Sembra un remake di Vogliamo i colonnelli di Monicelli, e si sa che i rifacimenti - in genere - sono peggiori degli originali. Ma Gaetano Saya non è il protagonista di un film malriuscito, semmai l'interprete di una storia italiana in cui farsa e tragedia hanno confini incerti. Una storia in cui riappaiono - come spettri un po' sbiaditi - tracce di patrie vicende di un'era che fu ma che non passa mai. Il neofascismo stragista, i «boia chi molla» di Ciccio Franco, la massoneria della Loggia P2 di Licio Gelli, la Gladio di Cossiga, i servizi deviati del generale Santovito: tutto rivendicato palesemente in un sito internet dall'uomo che, creando un fantomatico Dipartimento di studi strategici antiterrorismo, si presenta come sodale del presidente americano, perché «il male sceso tra noi trova in uomini come George Bush in America e Gaetano Saya in Italia un baluardo inespugnabile. Uomini timorati di Dio, uomini duri e puri che illuminati per volontà Divina, sono scesi nella valle oscura della morte per difendere la Fede Giudeo Cristiana e l'Occidente. Il bene che questi uomini rappresentano sconfiggerà l'Anticristo». Chissà che ne penserà l'inconsapevole Bush. Se questi sono i toni, sembra proprio una farsa. Ma il guaio è che nessuno sa cosa in realtà abbia fatto - soprattutto cosa avrebbe potuto fare - quel fantomatico Dssa, una sigla che, non fosse stato per l'inchiesta in corso, sarebbe passata inosservata, uno dei tanti «organismi» nati - spesso a puro scopo di lucro - sull'onda dell'emergenza antiterrorismo, spesso sulle ceneri dei loro omologhi dell'era della guerra fredda. Ed è proprio qui che la farsa dell'uomo in uniforme massonica incrocia la tragedia dei nostri tempi, di una paura biblica in salsa italiana che trasformando il terrorismo in un grande affare, millantando contatti internazionali e cercando appalti militari globali, genera piccoli mostri e la pericolosa parodia di una servizio parallelo che adesca poliziotti, recluta adepti, pedina sospetti, distribuisce informazioni difficilmente verificabili. E il pericolo non sta tanto in un improbabile quadro eversivo per le istituzioni della Repubblica, quanto in una reale pratica di guerra che non cercando più alcuna legittimità internazionale si avvale di qualunque strumento, persino di combattenti privati. Non è una minaccia per le forme della democrazia, lo è per la sua sostanza.

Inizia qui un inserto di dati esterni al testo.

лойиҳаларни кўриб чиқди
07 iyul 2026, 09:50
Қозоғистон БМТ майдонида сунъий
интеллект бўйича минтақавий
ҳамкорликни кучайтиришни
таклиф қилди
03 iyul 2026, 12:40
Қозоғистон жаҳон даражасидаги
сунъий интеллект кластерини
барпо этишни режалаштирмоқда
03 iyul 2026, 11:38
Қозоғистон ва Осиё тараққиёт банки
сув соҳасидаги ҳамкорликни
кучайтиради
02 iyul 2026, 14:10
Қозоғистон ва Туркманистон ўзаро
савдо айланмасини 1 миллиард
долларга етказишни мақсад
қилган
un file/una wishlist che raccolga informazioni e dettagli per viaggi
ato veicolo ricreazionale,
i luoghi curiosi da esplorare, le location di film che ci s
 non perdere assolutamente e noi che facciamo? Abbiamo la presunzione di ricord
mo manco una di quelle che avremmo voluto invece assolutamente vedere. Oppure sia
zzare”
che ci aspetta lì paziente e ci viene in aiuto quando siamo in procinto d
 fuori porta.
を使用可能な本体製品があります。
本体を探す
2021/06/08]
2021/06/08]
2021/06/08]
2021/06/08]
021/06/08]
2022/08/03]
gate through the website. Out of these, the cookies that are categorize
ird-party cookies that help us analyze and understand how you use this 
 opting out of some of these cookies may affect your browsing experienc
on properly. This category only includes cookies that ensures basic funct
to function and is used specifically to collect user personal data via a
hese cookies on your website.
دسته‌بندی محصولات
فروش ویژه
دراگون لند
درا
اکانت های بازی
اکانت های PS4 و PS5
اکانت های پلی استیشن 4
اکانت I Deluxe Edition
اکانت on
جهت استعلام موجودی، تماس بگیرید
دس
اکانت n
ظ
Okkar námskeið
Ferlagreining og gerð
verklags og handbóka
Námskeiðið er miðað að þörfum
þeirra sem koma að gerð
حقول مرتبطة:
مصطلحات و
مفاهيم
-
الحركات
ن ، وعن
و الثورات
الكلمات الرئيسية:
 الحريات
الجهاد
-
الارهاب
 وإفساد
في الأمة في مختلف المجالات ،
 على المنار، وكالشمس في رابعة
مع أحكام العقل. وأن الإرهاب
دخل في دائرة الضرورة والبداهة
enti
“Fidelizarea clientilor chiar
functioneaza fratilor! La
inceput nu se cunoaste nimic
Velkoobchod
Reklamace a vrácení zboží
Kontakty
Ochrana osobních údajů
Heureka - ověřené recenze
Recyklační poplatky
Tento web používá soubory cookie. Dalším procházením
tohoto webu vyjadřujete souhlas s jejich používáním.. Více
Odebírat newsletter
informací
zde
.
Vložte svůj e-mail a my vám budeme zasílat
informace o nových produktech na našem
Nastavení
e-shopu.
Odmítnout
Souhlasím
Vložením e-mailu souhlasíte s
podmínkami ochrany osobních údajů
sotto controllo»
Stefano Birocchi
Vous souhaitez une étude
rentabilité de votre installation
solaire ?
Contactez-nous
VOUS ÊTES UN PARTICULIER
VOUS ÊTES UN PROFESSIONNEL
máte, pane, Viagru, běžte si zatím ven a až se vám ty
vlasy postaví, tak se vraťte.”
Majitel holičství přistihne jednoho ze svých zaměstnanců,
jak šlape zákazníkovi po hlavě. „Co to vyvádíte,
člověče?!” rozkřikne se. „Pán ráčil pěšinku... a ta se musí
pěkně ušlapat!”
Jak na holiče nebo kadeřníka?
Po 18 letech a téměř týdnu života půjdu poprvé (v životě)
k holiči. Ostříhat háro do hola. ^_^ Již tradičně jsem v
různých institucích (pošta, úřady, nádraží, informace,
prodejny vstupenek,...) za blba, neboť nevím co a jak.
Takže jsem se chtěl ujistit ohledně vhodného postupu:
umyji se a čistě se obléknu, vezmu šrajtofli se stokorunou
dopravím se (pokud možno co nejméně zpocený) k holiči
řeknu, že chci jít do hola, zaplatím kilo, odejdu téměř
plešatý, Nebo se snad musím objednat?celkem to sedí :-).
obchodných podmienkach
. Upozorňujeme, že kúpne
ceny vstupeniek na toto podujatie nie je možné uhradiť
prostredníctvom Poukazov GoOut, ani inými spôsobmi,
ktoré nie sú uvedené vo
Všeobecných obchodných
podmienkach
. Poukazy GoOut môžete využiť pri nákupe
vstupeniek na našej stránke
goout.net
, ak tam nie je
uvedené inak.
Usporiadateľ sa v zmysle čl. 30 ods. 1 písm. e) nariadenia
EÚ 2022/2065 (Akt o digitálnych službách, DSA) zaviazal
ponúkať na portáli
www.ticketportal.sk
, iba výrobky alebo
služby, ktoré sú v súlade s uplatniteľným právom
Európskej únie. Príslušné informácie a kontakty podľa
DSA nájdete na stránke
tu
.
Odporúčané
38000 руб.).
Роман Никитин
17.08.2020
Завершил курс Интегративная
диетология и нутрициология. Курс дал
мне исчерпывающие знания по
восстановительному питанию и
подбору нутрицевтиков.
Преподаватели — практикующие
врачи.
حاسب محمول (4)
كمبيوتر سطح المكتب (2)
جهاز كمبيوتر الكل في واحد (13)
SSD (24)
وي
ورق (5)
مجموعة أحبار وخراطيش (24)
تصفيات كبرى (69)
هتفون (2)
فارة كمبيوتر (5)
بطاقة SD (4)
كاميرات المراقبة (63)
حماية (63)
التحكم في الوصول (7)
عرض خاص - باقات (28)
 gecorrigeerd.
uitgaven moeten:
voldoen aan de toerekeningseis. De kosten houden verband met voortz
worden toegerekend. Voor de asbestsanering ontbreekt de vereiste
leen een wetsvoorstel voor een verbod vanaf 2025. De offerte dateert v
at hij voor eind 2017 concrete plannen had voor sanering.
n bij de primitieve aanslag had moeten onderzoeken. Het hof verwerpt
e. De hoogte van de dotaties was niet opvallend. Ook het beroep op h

A preoccupare non sono tanto le azioni di Saya e dei pari suoi, quanto la deflagrazione della grande guerra epocale del bene contro il male in tanti affari privati: legittimati dall'imperativo di difendere l'Occidente minacciato e dalla violazione del diritto internazionale tanti piccoli Saya in tutto il mondo possono sentirsi autorizzati a fare qualunque cosa, a considerarsi giustizieri divini, a moltiplicare Guantanamo e Abu Ghraib. Anche nelle farse più ridicole si fa presto a passare dalla vigilanza sull'«obiettivo» all'eliminazione dello stesso. Magari facendoci pure i soldi sopra.

Al di là della portata reale di ciò che ha fatto o avrebbe potuto fare il cosidetto «servizio parallelo» di Saya, il Dssa è il sintomo di una malattia, dello svaporare di regole e limiti, della perdita di relazione tra intendimenti e fatti. Lo sfondo che permette all'ambasciatore americano Sembler di affermare che il sequestro dell'Imam di Milano a opera della Cia dimostra il «rispetto pieno e totale» della sovranità nazionale italiana. Difficile stabilire, anche in questo caso, il confine tra farsa e tragedia.

L'immagine è ripresa dal sito www.amnistia,net. L'analogia tra i simboli della Desta Nazionale (la formazione di Saya e Sindoca) e la CIA era stata rilevata da un articolo del 7 novembredella rivista Enquètes difficiles, dedicato a "un nuovo partito italiano che si ispira alla CIA"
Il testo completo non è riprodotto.